[Records excerpted from a collection]

-- -- --

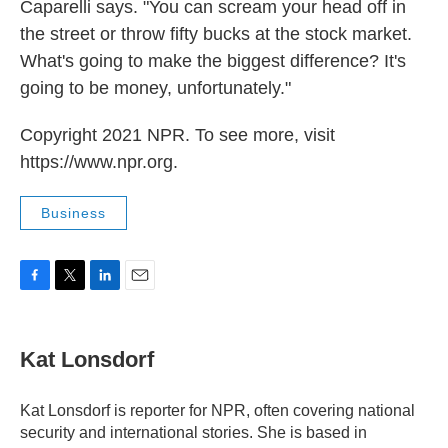
Caparelli says. "You can scream your head off in
the street or throw fifty bucks at the stock market.
What's going to make the biggest difference? It's
going to be money, unfortunately."
Copyright 2021 NPR. To see more, visit
https://www.npr.org.
Business
F
T
L
E
a
w
i
m
c
i
n
a
e
t
k
i
Kat Lonsdorf
b
t
e
l
o
e
d
o
r
I
Kat Lonsdorf is reporter for NPR, often covering national
k
n
security and international stories. She is based in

-- -- --

=== PROBLEM ===
The string "going" marks the lines to copy; report each of them from the data above.

=== EXPECTED ANSWER ===
What's going to make the biggest difference? It's
going to be money, unfortunately."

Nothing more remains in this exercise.